Customised push notification on the smartphone allows for the purchase of specialised coverage with just a few clicks and at an affordable price. Neosurance has recently extended its solutions to deliver unique pay-per-use and long-term insurance through various insurance intermediaries, in addition to having pioneered and become the global leader in so-called “instant insurance.”
Neosurance, an insur-tech broker and scale-up that provides an end-to-end platform for selling digital, instant, pay-per-use, and subscription-based insurance policies, has attracted new and prestigious investors like Luiss Alumni 4 Growth and Net Insurance, along with a top-up from a pool of investors led by Mezzetti Advisory Group. Neosurance’s 1.1 million euro capital raise was completed at a pre-money valuation of 10 million euros and was said to be further improved with a minimum committed investment of 180,000 to 250,000 euros within 60 days.

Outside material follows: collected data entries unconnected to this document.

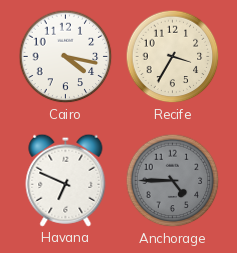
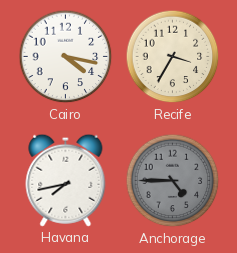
Havana: 6:49 -> 7:43
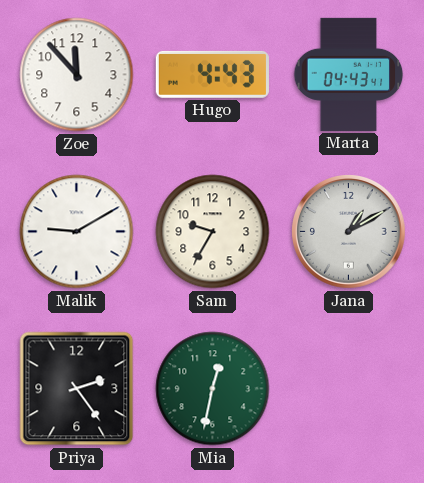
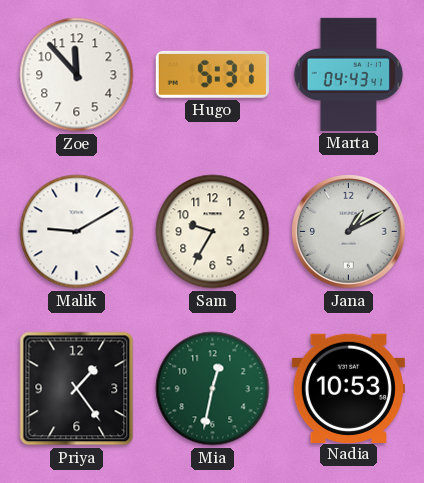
Hugo: 4:43 -> 5:31
Priya: 2:24 -> 1:24
Nadia: none -> 10:53
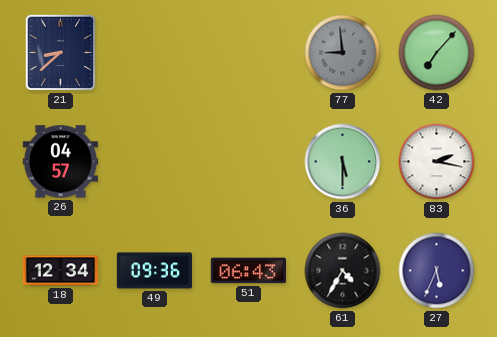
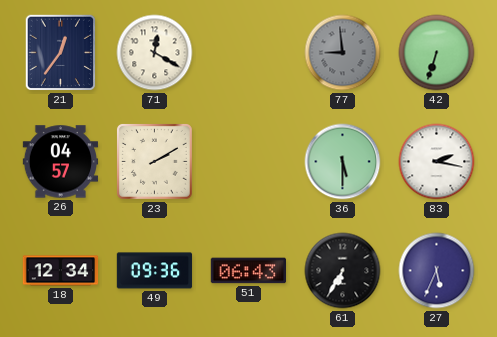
21: 8:38 -> 12:36
71: none -> 12:20
42: 7:07 -> 6:33
23: none -> 2:10
61: 4:35 -> 6:35
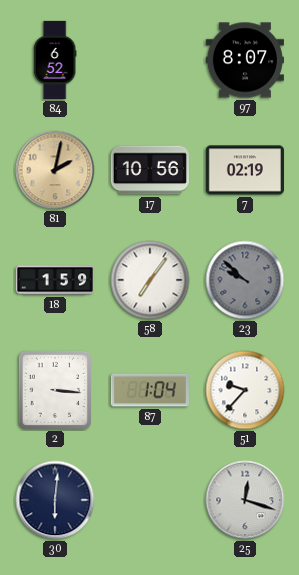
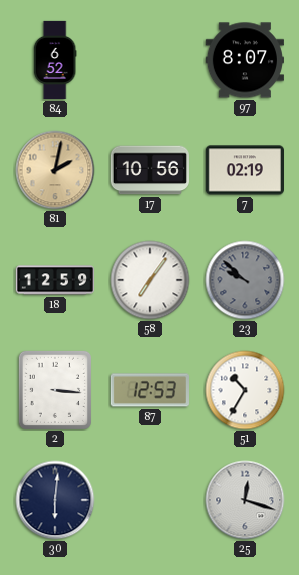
18: 1:59 -> 12:59
87: 1:04 -> 12:53
51: 9:37 -> 10:35
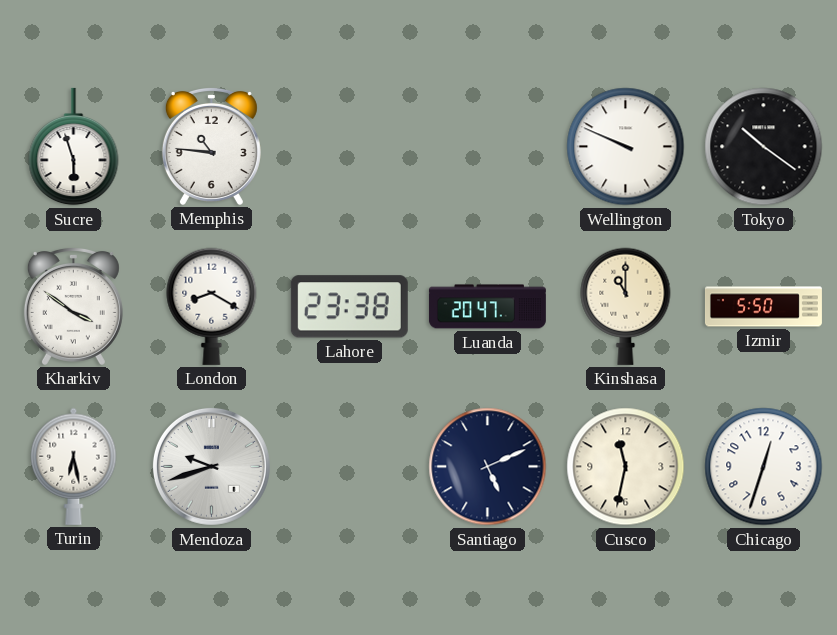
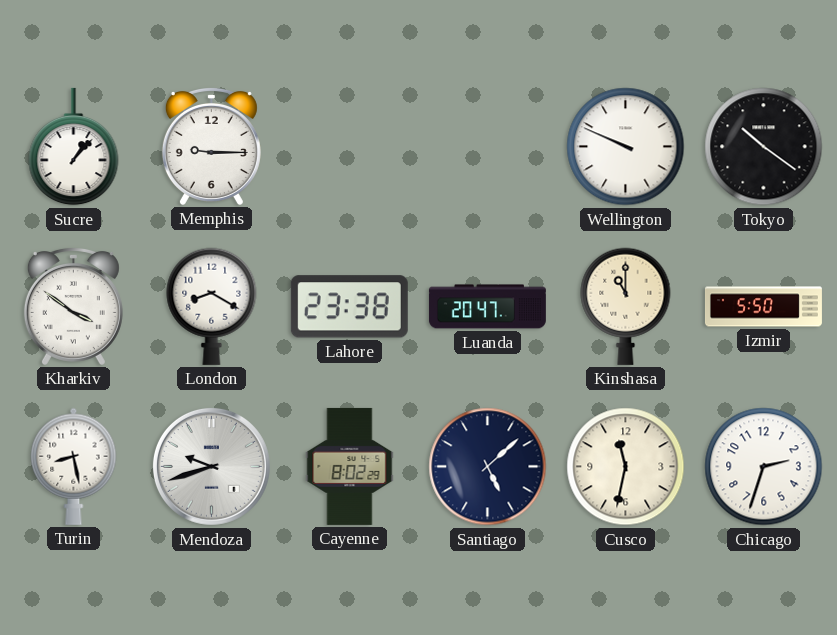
Sucre: 5:57 -> 1:07
Memphis: 10:46 -> 9:15
Turin: 6:28 -> 8:28
Cayenne: none -> 8:02
Santiago: 5:11 -> 5:08
Chicago: 12:33 -> 2:33
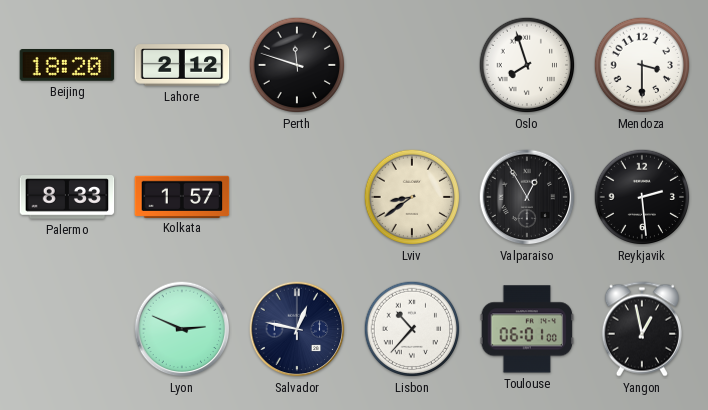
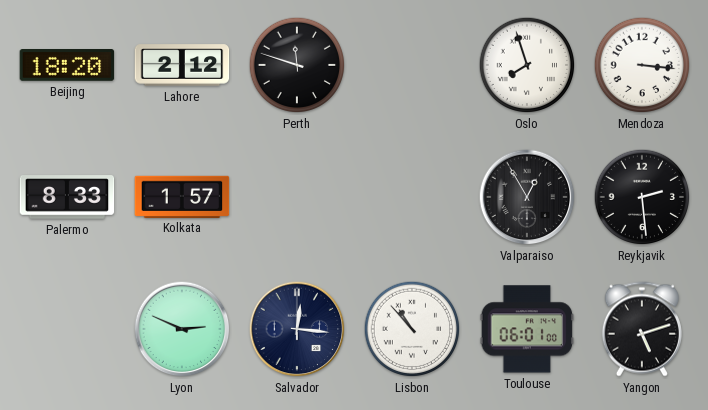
Mendoza: 3:30 -> 3:16
Lviv: 8:39 -> none
Salvador: 12:47 -> 12:16
Lisbon: 10:37 -> 10:53
Yangon: 12:58 -> 5:12
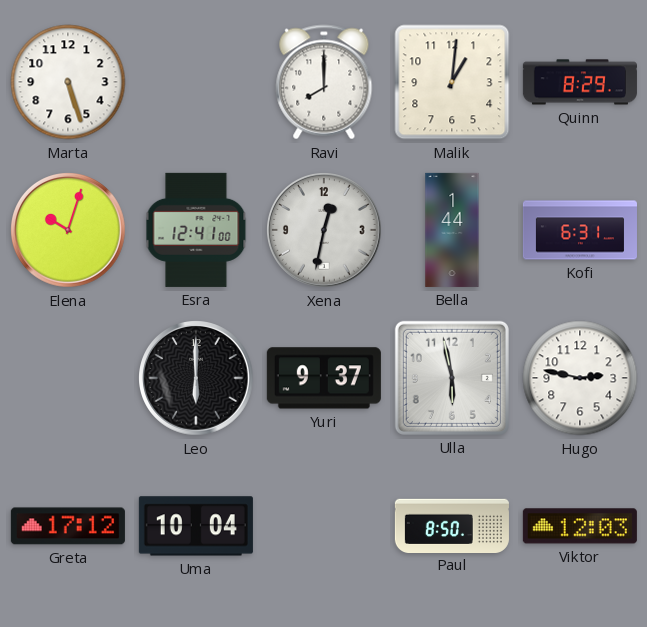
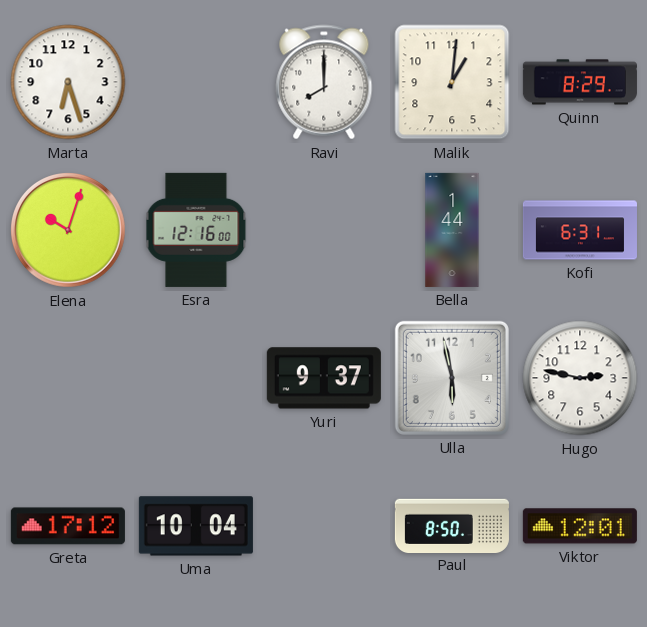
Marta: 5:27 -> 6:27
Esra: 12:41 -> 12:16
Xena: 12:32 -> none
Leo: 6:00 -> none
Viktor: 12:03 -> 12:01
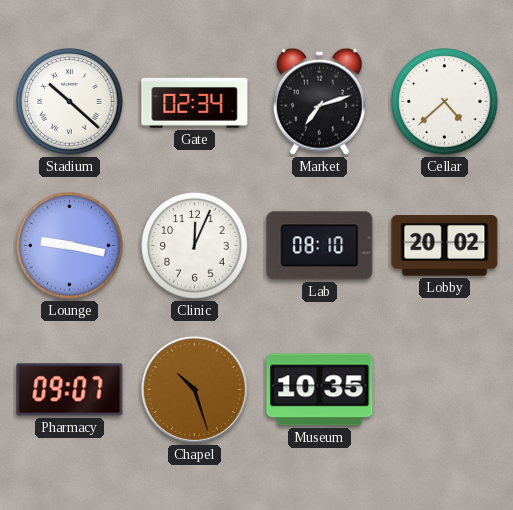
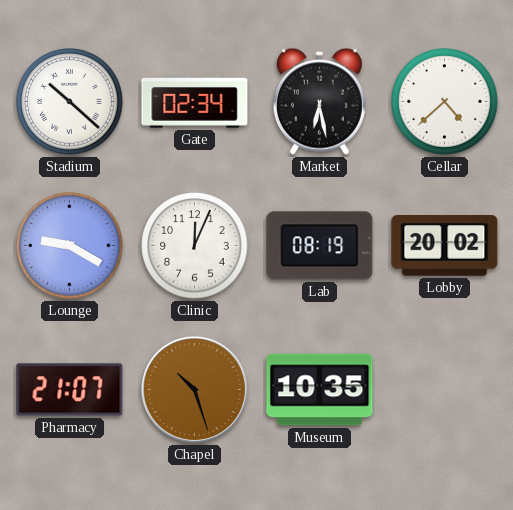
Market: 7:12 -> 6:28
Lounge: 9:17 -> 9:20
Lab: 08:10 -> 08:19
Pharmacy: 09:07 -> 21:07
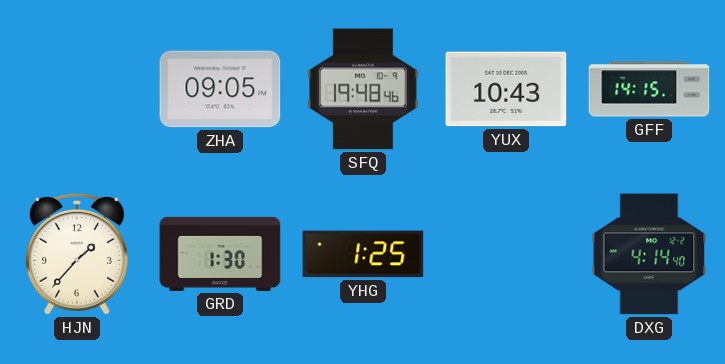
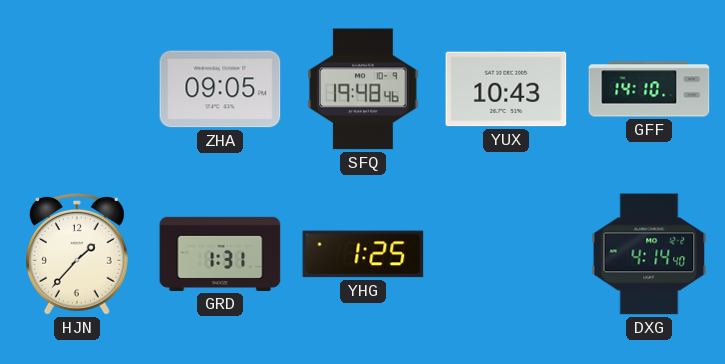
GFF: 14:15 -> 14:10
GRD: 1:30 -> 1:31
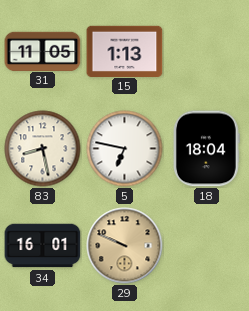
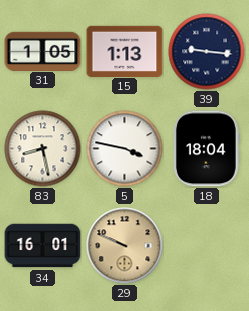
31: 11:05 -> 1:05
39: none -> 9:16
5: 6:47 -> 3:47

It is a platform that helps insurance companies and digital communities profile and engages their consumers, offer relevant insurance through push notifications, provide an ‘instant’ 7-second insurance policy sign-up, and provide a better insurance experience for users overall. Insurers can present customers with hyper-targeted plans based on their profile, location, and behaviour, sent to their mobile phones, thanks to the startup’s mobile SDK, “context-aware AI,” and cloud2cloud connectors.
In 2017, Neosurance teamed up with AXA Italy to introduce “the world’s first push instant insurance solution,” which provided travel insurance to Tiassisto24, an auto concierge community app. The company has received multiple awards, including the Insurance IoT Europe Newcomer Award (June 2016), Aviva Digital On Award (Sep 2016), Best Italian Insurance Startup at the MF Insurance Awards 2017, Best Insurance Game-changer award, by Munich Re Digital Partners (Sept 2017), and Ambrosetti Best startups Fintech/Insurtech in Italy (April 2018).
With a global ranking of number 31, the Italian startup ecosystem is a regional leader in innovation. In Western Europe, Italy comes in at number 15 for startups. It is an excellent place for startups in the fields of food tech, software, data, and education. There are 325 software and data companies in Italy, 160 food tech businesses in Italy, and 129 education startups in Italy, which are among the most popular industries in the nation.